Recycling contributes to South Island export success
Bouquets of beautiful lilies and work-scared plastic materials handling crates would seemingly have nothing in common.
Don’t bet on it!
Anyone who knows us at Viscount Plastics New Zealand will confirm the lengths we go to ensure our products are capable of being ground up for recycling as raw material for plastic moulding and extrusion.
Over recent years some 150 tonnes of ground up out of service plastic materials handling crates and other of our products have been making a key contribution to what is perhaps best described as a blooming export success for New Zealand.
Largely as a result of investment and encouragement by the Dutch company, Van Zanten, the South Island communities of Rakaia and Gore (Tapanui) are benefiting enormously from bulb propagation for export to flower growers in Japan and Europe.
Mainly lilies and tulips, the bulbs travel in specially designed crates which for the past five years have been moulded out of recycled plastic in our Christchurch plant.
Prior to Viscount Plastics involvement, bulb crates were shipped in from overseas.
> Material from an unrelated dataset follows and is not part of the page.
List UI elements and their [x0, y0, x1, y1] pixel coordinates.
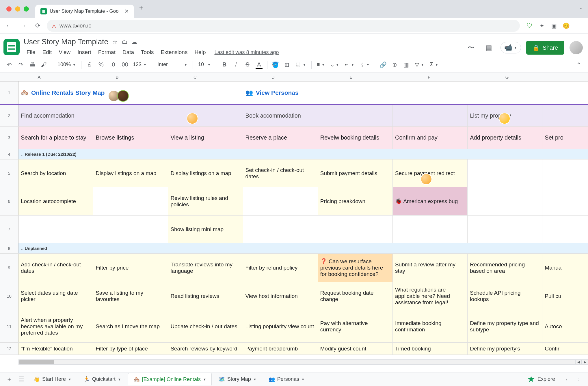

However, such was the rate of industry growth that costs of importing these non-stacking bulb crates in the quantities required was approaching non-viable.
Somewhat fortuitously for bulb propagators, flower growers and consumers alike, a Van Zanten representative quite literally dropped by our Christchurch plant enquiring whether Viscount Plastics was capable of moulding plant crates. Sales Manager, David Rhodes, recalls he had no hesitation replying ‘of course!‘.
Manufacture was originally shared with a company in Europe. The 5 tonne mould owned by a German firm spent a number of years travelling back and forth across the hemispheres. Currently it is kept permanently at our Christchurch plant.
David Rhodes is keen to point out that the recycling story doesn’t stop just with the moulding of the bulb crates. He says that on reaching destinations the crates are thoroughly cleaned for re-use by bulb growers in Europe and Japan. At the end of each year’s growing season bulb crates are collected and ground up as raw material for use by plastics manufacturers in Japan and Europe.